FOOTNOTES:

[220] It is meant, I believe, for "Salt Hill."

[221] I do not mean that you can approach Turner or Durer in their strength, that is to say, in their imagination or power of design. But you may approach them, by perseverance, in truth of manner.

[222] The following are the most desirable plates:

Grande Chartreuse.
Æsacus and Hespérie.
Cephalus and Procris.
Source of Arveron.
Ben Arthur.
Watermill.
Hindhead Hill.
Hedging and Ditching.
Dumblane Abbey.
Morpeth.
Calais Pier.
Pembury Mill.
Little Devil's Bridge.
River Wye (not Wye and Severn).
Holy Island.
Clyde.
Lauffenbourg.
Blair Athol.
Alps from Grenoble.
Raglan. (Subject with quiet brook, trees, and castle on the right.)

If you cannot get one of these, any of the others will be serviceable, except only the twelve following, which are quite useless:—

1. Scene in Italy, with goats on a walled road, and trees above.

2. Interior of church.

3. Scene with bridge, and trees above; figures on left, one playing a pipe.

4. Scene with figure playing on tambourine.
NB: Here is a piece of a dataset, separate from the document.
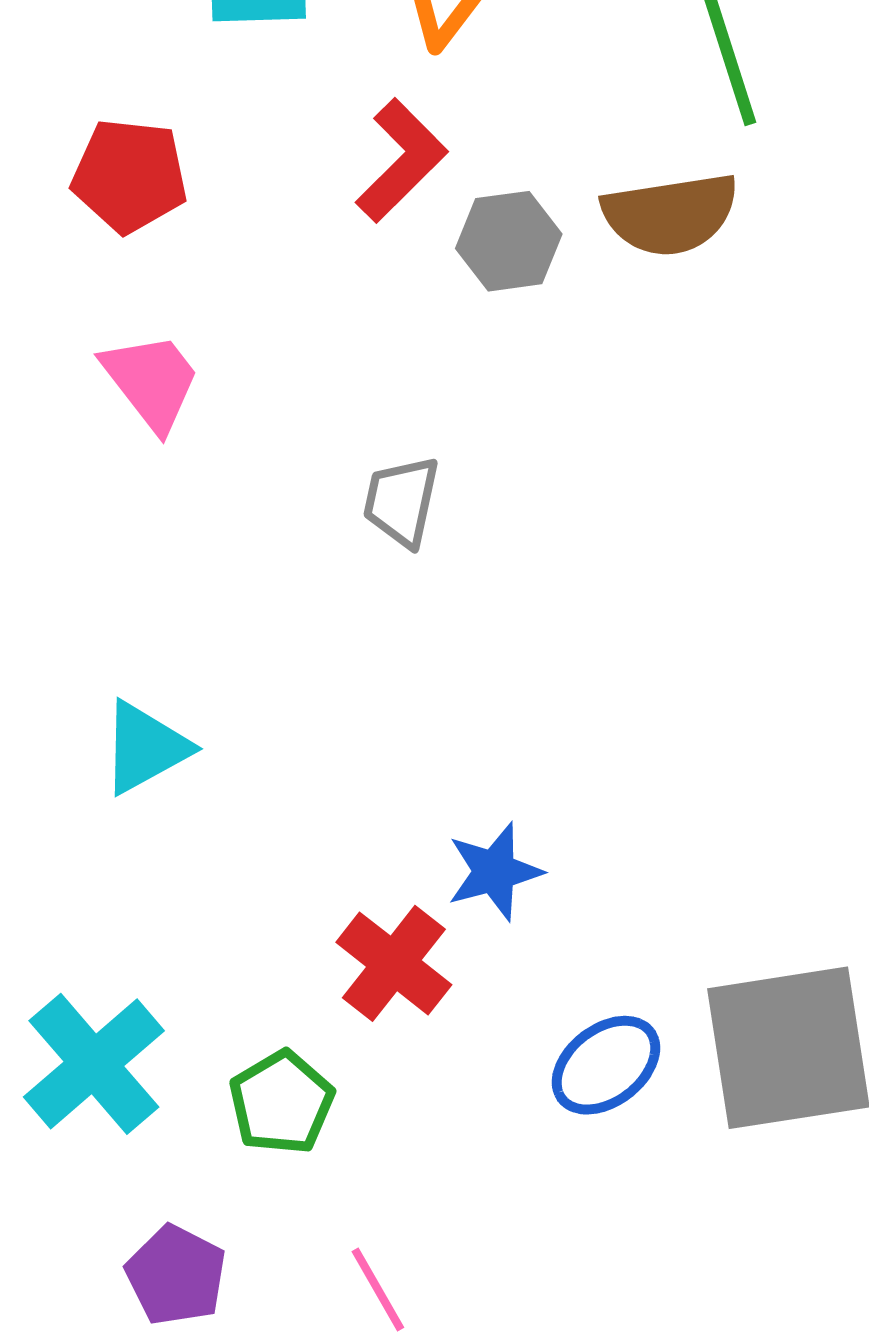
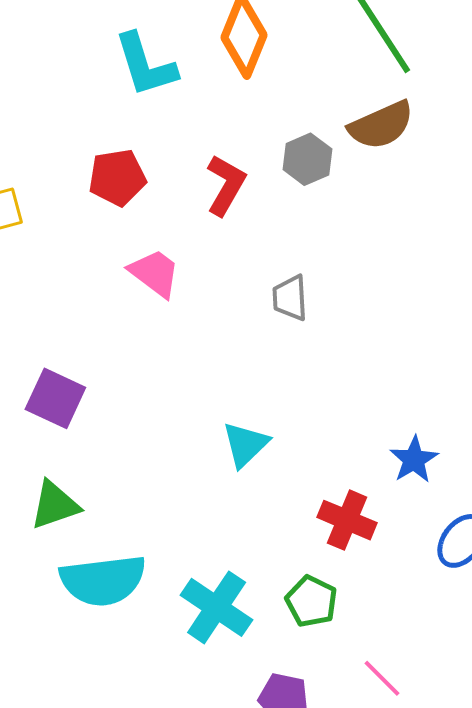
red L-shape: (401, 161) -> (226, 185), moved
cyan triangle: (145, 748) -> (245, 444), moved
blue star: (494, 872) -> (414, 460), moved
5. Scene on Thames with high trees, and a square tower of a church seen through them.

6. Fifth Plague of Egypt.

7. Tenth Plague of Egypt.

8. Rivaulx Abbey.

9. Wye and Severn.

10. Scene with castle in centre, cows under trees on the left.

11. Martello Towers.

12. Calm.

It is very unlikely that you should meet with one of the original etchings; if you should, it will be a drawing-master in itself alone, for it is not only equivalent to a pen-and-ink drawing by Turner, but to a very careful one: only observe, the Source of Arveron, Raglan, and Dumblane were not etched by Turner; and the etchings of those three are not good for separate study, though it is deeply interesting to see how Turner, apparently provoked at the failure of the beginnings in the Arveron and Raglan, took the plates up himself, and either conquered or brought into use the bad etching by his marvellous engraving. The Dumblane was, however, well etched by Mr. Lupton, and beautifully engraved by him. The finest Turner etching is of an aqueduct with a stork standing in a mountain stream, not in the published series; and next to it, are the unpublished etchings of the Via Mala and Crowhurst. Turner seems to have been so fond of these plates that he kept retouching and finishing them, and never made up his mind to let them go. The Via Mala is certainly, in the state in which Turner left it, the finest of the whole series: its etching is, as I said, the best after that of the aqueduct. Figure 20., above, is part of another fine unpublished etching, "Windsor, from Salt Hill." Of the published etchings, the finest are the Ben Arthur, Æsacus, Cephalus, and Stone Pines, with the Girl washing at a Cistern; the three latter are the more generally instructive. Hindhead Hill, Isis, Jason, and Morpeth, are also very desirable.

[223] You will find more notice of this point in the account of Harding's tree-drawing, a little farther on.

[224] The impressions vary so much in colour that no brown can be specified.

[225] You had better get such a photograph, even if you have a Liber print as well.

[226] See the closing letter in this volume.

[227] Bogue, Fleet Street. If you are not acquainted with Harding's works (an unlikely supposition, considering their popularity), and cannot meet with the one in question, the diagrams given here will enable you to understand all that is needful for our purposes.

[228] I draw this figure (a young shoot of oak) in outline only, it being impossible to express the refinements of shade in distant foliage in a woodcut.

[229] His lithographic sketches, those, for instance, in the Park and the Forest, and his various lessons on foliage, possess greater merit than the more ambitious engravings in his "Principles and Practice of Art." There are many useful remarks, however, dispersed through this latter work.

[230] On this law you will do well, if you can get access to it, to look at the fourth chapter of the fourth volume of "Modern Painters."

[231] The student may hardly at first believe that the perspective of buildings is of little consequence: but he will find it so ultimately. See the remarks on this point in the Preface.

[232] It is a useful piece of study to dissolve some Prussian blue in water, so as to make the liquid definitely blue: fill a large white basin with the solution, and put anything you like to float on it, or lie in it; walnut shells, bits of wood, leaves of flowers, &c. Then study the effects of the reflections, and of the stems of the flowers or submerged portions of the floating objects, as they appear through the blue liquid; noting especially how, as you lower your head and look along the surface, you see the reflections clearly; and how, as you raise your head, you lose the reflections, and see the submerged stems clearly.

[233] Respecting Architectural Drawing, see the notice of the works of Prout in the Appendix.